- **What to work on**: Of all the lines in the entries below, give again exactly those starting at the line containing "Identify the location of Personalize." and ending at the line containing "The height and width of the screenshot is (2049, 1568).", both ends included, and no others.

Collected data:
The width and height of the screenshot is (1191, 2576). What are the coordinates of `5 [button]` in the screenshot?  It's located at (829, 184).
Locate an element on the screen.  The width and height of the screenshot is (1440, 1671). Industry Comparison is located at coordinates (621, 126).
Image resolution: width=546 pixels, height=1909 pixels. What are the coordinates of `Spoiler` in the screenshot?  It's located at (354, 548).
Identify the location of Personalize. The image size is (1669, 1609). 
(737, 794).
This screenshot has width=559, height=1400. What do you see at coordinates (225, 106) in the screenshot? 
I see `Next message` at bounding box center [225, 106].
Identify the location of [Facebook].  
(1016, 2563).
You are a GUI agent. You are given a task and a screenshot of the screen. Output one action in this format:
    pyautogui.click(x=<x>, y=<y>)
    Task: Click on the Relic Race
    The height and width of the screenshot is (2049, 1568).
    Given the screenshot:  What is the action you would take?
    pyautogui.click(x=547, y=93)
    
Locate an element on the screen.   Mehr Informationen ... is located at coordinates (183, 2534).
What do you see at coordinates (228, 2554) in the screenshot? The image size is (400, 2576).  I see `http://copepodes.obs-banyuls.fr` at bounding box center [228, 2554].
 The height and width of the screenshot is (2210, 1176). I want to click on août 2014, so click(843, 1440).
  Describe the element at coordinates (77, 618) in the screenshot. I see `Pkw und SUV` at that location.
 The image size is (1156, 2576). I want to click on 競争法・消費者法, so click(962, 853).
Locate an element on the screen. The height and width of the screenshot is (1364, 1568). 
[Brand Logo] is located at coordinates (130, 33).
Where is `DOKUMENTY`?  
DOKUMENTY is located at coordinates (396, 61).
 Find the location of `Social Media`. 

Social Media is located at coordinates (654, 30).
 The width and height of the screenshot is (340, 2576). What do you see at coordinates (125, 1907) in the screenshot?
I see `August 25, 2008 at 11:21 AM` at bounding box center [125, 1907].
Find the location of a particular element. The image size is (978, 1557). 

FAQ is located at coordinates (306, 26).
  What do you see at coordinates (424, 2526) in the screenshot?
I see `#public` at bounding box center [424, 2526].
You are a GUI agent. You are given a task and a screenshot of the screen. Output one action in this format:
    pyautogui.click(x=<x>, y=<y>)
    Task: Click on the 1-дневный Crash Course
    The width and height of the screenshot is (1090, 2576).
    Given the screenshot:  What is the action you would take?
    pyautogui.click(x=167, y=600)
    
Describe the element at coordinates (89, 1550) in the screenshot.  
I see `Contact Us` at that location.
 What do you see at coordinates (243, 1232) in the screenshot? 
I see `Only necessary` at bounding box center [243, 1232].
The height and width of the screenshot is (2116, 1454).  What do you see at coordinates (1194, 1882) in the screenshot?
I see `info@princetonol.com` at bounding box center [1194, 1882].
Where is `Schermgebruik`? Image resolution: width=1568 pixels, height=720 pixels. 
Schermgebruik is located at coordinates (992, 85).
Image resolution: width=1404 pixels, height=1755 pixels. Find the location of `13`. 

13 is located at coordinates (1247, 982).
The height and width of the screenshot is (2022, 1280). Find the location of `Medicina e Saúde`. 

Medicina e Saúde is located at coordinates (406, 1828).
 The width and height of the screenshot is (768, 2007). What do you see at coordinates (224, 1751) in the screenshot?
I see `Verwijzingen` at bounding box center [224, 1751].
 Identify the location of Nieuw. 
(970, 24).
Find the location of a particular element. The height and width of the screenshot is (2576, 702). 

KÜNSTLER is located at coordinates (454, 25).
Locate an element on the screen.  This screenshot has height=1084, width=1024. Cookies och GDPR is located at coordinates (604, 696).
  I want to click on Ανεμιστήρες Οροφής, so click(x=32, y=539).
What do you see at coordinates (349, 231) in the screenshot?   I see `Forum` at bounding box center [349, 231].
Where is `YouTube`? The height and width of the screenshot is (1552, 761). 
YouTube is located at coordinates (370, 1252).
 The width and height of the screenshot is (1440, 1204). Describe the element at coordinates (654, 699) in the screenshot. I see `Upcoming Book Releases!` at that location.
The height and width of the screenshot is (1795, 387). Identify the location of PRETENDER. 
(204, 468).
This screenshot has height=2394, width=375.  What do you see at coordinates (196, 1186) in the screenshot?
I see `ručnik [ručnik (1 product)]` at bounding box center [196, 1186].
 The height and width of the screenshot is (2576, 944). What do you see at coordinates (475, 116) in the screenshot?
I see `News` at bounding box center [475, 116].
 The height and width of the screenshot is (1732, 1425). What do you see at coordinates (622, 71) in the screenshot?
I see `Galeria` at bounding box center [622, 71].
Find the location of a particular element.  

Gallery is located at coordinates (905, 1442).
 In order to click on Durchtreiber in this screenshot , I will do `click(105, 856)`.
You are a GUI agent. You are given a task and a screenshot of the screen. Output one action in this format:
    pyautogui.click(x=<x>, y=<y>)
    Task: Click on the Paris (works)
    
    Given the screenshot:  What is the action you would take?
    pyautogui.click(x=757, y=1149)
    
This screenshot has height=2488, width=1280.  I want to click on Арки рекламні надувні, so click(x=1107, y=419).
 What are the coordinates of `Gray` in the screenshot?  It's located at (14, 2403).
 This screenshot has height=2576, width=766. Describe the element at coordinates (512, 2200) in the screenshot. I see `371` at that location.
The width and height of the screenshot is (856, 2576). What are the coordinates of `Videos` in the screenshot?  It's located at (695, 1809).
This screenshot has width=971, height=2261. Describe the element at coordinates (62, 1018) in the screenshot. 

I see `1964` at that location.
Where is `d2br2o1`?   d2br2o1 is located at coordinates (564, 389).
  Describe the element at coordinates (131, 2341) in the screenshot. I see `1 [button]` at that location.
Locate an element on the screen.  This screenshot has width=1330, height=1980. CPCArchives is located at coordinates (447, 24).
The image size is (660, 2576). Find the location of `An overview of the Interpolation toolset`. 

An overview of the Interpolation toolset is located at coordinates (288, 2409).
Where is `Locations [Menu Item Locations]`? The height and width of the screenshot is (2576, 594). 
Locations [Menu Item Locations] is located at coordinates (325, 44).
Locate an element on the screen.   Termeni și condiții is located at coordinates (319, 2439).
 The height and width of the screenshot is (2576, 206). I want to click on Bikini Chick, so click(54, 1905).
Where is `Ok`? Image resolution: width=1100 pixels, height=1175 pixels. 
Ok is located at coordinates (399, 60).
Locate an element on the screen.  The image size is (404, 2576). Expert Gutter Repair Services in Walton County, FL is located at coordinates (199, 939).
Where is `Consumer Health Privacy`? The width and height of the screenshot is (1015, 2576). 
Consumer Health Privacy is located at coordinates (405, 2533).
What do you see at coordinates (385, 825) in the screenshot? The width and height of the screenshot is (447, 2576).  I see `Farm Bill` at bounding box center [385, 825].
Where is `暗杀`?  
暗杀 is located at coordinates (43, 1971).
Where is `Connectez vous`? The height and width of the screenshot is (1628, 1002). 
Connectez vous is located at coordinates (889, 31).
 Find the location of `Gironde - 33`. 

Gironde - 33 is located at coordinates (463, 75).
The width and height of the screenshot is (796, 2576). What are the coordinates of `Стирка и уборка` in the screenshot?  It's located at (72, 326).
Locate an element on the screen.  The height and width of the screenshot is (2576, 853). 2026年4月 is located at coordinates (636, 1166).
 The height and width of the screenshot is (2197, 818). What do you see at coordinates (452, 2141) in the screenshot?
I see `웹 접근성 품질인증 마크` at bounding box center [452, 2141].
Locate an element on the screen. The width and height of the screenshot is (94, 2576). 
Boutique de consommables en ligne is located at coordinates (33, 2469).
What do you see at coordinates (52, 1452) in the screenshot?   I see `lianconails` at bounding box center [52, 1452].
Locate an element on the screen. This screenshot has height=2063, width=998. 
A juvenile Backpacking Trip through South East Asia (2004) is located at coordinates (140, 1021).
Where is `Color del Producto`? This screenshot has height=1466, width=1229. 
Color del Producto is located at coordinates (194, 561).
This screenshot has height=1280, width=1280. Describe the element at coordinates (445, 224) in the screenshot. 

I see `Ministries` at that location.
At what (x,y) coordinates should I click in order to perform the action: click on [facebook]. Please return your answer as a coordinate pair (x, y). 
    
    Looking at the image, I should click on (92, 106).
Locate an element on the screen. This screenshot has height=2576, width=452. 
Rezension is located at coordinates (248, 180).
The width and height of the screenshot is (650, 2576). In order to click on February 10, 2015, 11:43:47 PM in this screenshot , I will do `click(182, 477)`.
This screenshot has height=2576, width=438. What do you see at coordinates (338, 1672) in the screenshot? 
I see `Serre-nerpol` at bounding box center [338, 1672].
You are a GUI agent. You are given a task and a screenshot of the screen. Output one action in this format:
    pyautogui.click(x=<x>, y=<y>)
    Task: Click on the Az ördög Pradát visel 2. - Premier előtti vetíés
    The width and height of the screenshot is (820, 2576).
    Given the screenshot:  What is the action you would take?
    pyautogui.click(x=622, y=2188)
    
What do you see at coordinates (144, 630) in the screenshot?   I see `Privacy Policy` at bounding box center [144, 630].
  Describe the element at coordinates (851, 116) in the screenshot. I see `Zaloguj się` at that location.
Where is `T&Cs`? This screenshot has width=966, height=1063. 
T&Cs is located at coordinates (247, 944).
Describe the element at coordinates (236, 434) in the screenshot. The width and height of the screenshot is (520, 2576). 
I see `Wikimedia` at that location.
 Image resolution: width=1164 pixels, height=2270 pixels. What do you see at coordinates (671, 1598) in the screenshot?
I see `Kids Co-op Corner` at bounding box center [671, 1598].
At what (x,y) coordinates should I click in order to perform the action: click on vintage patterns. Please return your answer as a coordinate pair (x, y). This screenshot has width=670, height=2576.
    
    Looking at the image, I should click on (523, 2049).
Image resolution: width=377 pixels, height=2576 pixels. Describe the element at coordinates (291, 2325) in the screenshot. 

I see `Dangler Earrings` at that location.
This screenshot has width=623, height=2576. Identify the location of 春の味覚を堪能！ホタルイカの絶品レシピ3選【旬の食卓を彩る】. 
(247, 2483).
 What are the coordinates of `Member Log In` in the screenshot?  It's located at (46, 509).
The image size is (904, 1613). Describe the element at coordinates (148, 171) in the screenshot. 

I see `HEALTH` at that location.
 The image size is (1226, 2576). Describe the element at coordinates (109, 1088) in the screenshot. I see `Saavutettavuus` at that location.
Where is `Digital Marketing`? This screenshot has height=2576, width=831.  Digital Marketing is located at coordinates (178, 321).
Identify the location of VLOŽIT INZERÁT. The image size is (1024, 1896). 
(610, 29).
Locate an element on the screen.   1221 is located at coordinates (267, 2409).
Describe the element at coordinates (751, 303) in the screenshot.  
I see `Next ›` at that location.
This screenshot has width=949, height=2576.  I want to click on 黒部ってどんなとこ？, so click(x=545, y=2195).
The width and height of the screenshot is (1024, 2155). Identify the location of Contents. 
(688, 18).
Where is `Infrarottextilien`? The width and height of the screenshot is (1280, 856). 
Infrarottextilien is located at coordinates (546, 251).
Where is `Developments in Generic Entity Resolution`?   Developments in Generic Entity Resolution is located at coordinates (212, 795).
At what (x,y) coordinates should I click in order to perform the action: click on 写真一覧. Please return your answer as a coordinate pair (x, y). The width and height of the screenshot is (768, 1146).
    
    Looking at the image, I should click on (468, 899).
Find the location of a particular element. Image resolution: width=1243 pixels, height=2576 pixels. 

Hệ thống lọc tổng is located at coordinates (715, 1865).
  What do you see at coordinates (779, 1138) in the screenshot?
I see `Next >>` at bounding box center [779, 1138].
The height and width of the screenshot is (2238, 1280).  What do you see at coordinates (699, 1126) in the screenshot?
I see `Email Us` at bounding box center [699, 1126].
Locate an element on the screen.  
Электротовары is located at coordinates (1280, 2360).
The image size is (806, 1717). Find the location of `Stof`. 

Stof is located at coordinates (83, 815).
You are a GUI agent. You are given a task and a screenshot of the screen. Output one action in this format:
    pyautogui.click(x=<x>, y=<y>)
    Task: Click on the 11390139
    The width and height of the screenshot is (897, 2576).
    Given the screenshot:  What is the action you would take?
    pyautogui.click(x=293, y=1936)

- **Exercise solution**:
Identify the location of Personalize. The image size is (1669, 1609). 
(737, 794).
This screenshot has width=559, height=1400. What do you see at coordinates (225, 106) in the screenshot? 
I see `Next message` at bounding box center [225, 106].
Identify the location of [Facebook].  
(1016, 2563).
You are a GUI agent. You are given a task and a screenshot of the screen. Output one action in this format:
    pyautogui.click(x=<x>, y=<y>)
    Task: Click on the Relic Race
    The height and width of the screenshot is (2049, 1568).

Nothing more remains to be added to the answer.